** RECORDS SUPPLIED follows **

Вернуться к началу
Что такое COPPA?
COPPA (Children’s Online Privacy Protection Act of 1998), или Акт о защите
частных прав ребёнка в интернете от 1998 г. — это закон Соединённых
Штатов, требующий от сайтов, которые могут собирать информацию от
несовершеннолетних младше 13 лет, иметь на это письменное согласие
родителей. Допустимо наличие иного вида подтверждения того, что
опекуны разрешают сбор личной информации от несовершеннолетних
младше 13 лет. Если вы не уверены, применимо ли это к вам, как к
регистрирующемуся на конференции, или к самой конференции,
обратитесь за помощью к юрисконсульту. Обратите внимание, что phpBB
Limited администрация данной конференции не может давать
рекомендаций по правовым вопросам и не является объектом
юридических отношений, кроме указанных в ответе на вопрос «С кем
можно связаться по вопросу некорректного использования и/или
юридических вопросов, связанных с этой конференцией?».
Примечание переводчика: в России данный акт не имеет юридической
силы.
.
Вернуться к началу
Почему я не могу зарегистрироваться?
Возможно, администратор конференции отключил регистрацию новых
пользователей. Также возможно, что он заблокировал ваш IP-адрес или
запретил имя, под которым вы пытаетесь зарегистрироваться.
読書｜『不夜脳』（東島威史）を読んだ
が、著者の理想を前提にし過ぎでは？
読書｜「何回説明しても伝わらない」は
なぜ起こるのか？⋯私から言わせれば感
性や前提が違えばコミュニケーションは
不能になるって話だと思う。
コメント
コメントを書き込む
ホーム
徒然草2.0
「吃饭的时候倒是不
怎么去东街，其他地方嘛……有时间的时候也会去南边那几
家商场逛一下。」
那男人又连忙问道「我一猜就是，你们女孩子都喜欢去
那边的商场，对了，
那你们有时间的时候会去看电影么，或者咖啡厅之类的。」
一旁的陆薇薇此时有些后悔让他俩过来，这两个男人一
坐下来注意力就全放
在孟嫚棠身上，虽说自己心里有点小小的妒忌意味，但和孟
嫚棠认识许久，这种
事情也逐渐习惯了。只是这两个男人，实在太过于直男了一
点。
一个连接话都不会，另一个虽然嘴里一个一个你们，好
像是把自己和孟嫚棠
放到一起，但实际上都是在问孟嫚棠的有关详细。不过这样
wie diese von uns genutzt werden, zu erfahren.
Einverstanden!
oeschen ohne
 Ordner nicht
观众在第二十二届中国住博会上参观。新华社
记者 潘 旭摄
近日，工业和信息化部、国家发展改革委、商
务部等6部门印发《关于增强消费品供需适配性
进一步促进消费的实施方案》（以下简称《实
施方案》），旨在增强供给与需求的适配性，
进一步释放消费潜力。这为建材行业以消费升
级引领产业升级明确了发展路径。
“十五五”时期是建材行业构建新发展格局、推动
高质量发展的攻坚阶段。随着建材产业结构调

** End of RECORDS SUPPLIED **

*TASK DESCRIPTION:*
Look at the entries above. Then set all of them down again exactly.

*SOLUTION TO THIS PROBLEM:*
Вернуться к началу
Что такое COPPA?
COPPA (Children’s Online Privacy Protection Act of 1998), или Акт о защите
частных прав ребёнка в интернете от 1998 г. — это закон Соединённых
Штатов, требующий от сайтов, которые могут собирать информацию от
несовершеннолетних младше 13 лет, иметь на это письменное согласие
родителей. Допустимо наличие иного вида подтверждения того, что
опекуны разрешают сбор личной информации от несовершеннолетних
младше 13 лет. Если вы не уверены, применимо ли это к вам, как к
регистрирующемуся на конференции, или к самой конференции,
обратитесь за помощью к юрисконсульту. Обратите внимание, что phpBB
Limited администрация данной конференции не может давать
рекомендаций по правовым вопросам и не является объектом
юридических отношений, кроме указанных в ответе на вопрос «С кем
можно связаться по вопросу некорректного использования и/или
юридических вопросов, связанных с этой конференцией?».
Примечание переводчика: в России данный акт не имеет юридической
силы.
.
Вернуться к началу
Почему я не могу зарегистрироваться?
Возможно, администратор конференции отключил регистрацию новых
пользователей. Также возможно, что он заблокировал ваш IP-адрес или
запретил имя, под которым вы пытаетесь зарегистрироваться.
読書｜『不夜脳』（東島威史）を読んだ
が、著者の理想を前提にし過ぎでは？
読書｜「何回説明しても伝わらない」は
なぜ起こるのか？⋯私から言わせれば感
性や前提が違えばコミュニケーションは
不能になるって話だと思う。
コメント
コメントを書き込む
ホーム
徒然草2.0
「吃饭的时候倒是不
怎么去东街，其他地方嘛……有时间的时候也会去南边那几
家商场逛一下。」
那男人又连忙问道「我一猜就是，你们女孩子都喜欢去
那边的商场，对了，
那你们有时间的时候会去看电影么，或者咖啡厅之类的。」
一旁的陆薇薇此时有些后悔让他俩过来，这两个男人一
坐下来注意力就全放
在孟嫚棠身上，虽说自己心里有点小小的妒忌意味，但和孟
嫚棠认识许久，这种
事情也逐渐习惯了。只是这两个男人，实在太过于直男了一
点。
一个连接话都不会，另一个虽然嘴里一个一个你们，好
像是把自己和孟嫚棠
放到一起，但实际上都是在问孟嫚棠的有关详细。不过这样
wie diese von uns genutzt werden, zu erfahren.
Einverstanden!
oeschen ohne
 Ordner nicht
观众在第二十二届中国住博会上参观。新华社
记者 潘 旭摄
近日，工业和信息化部、国家发展改革委、商
务部等6部门印发《关于增强消费品供需适配性
进一步促进消费的实施方案》（以下简称《实
施方案》），旨在增强供给与需求的适配性，
进一步释放消费潜力。这为建材行业以消费升
级引领产业升级明确了发展路径。
“十五五”时期是建材行业构建新发展格局、推动
高质量发展的攻坚阶段。随着建材产业结构调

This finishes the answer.